| Exercise details |
Each entry must be given again exactly as it appears, with images excluded.

| Dataset extract |
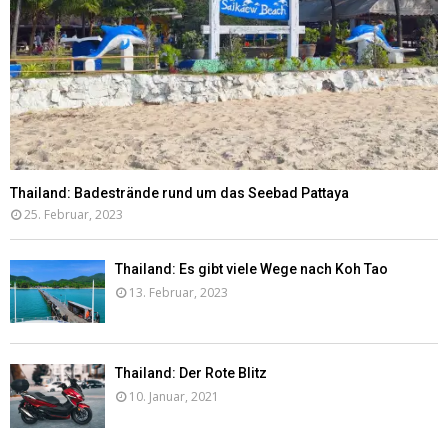
Thailand: Badestrände rund um das Seebad Pattaya
25. Februar, 2023
Thailand: Es gibt viele Wege nach Koh Tao
13. Februar, 2023
Thailand: Der Rote Blitz
10. Januar, 2021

| Answer to the exercise |
Thailand: Badestrände rund um das Seebad Pattaya
25. Februar, 2023
Thailand: Es gibt viele Wege nach Koh Tao
13. Februar, 2023
Thailand: Der Rote Blitz
10. Januar, 2021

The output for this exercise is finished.